Content starts
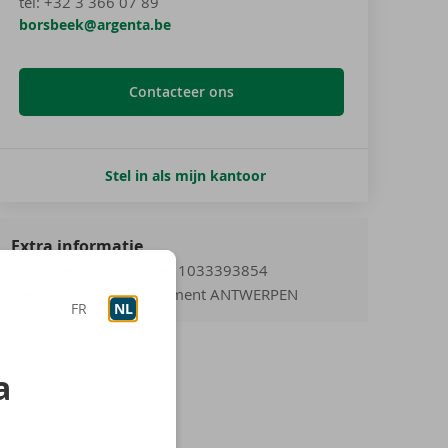
tel
:
+32 3 366 07 89
borsbeek@argenta.be
Contacteer ons
Stel in als mijn kantoor
Extra informatie
Ondernemingsnummer 1033393854
Gerechtelijk arrondissement ANTWERPEN
FR
NL
a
Content ends
• _TASK ITEM_: Starting at the line that contains "Extra informatie", write out every line to the end of the entries, exactly as given.

• _OUTPUT BELOW_:
Extra informatie
Ondernemingsnummer 1033393854
Gerechtelijk arrondissement ANTWERPEN
FR
NL
a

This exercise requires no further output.